Gold Rises Above $950 to Seven-Month High on Recession Concerns
Feb. 17 (Bloomberg) -- Gold rallied over $950 an ounce to the highest in seven months in Asia as investors bought the metal as an alternative to slumping equities and to preserve their wealth as the global economy sags.
Bullion climbed to $958.50 an ounce, the highest since July 22, as the benchmark MSCI Asia Pacific Index tumbled by the most in three weeks on concern the deepening global recession will drive up funding costs and hurt trade.
“There’s a lot of money flowing into gold as the stock market continues to decline,” Ellison Chu, manager of precious metals at Standard Bank Asia Ltd., said by phone from Hong Kong.
Gold for immediate delivery gained 1.5 percent to $956.24 at 1:07 p.m. Singapore time. Bullion for April delivery was up 1.7 percent at $958.6 in after-hours electronic trading on the Comex division of the New York Mercantile Exchange.
“We’ve been seeing gold consolidate at $930-$940 for a while so it’s time to test higher levels,” said Chu. “Once $950 was broken, I think we saw some stop-loss orders kick in, which drove the market up quickly.”

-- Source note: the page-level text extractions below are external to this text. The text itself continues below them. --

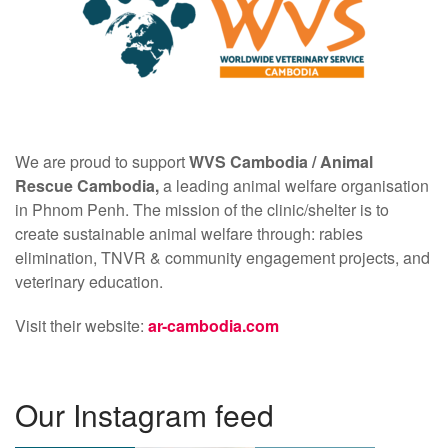
We are proud to support
WVS Cambodia /
Animal
Rescue Cambodia,
a leading animal welfare organisation
in Phnom Penh. The mission of the clinic/shelter is to
create sustainable animal welfare through: rabies
elimination, TNVR & community engagement projects, and
veterinary education.
Visit their website:
ar-cambodia.com
Our Instagram feed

Bullion also climbed on speculation that central banks may increase their gold reserves as a store of value.
“There’s been a lot of talk about central banks buying but they are quiet about it because they don’t want to disrupt the market, so the market tends to react when there’s some fresh news,” said Steven Zhu, trading manager at Shanghai Tonglian Futures Co. in Shanghai.
Russia’s central bank has raised gold’s share in reserves, and plans to continue this trend in 2009, Reuters reported today, citing first deputy chairman Alexei Ulyukayev.
The country’s bullion reserves were the world’s 11th largest stockpile in December, according to the World Gold Council.
December-delivery gold in Tokyo was up 2.6 percent at 2,851 yen a gram ($959 an ounce), while Shanghai gold for June delivery was up 1.2 percent at 207.70 yuan a gram ($945 an ounce) at 1:07 p.m. Singapore time.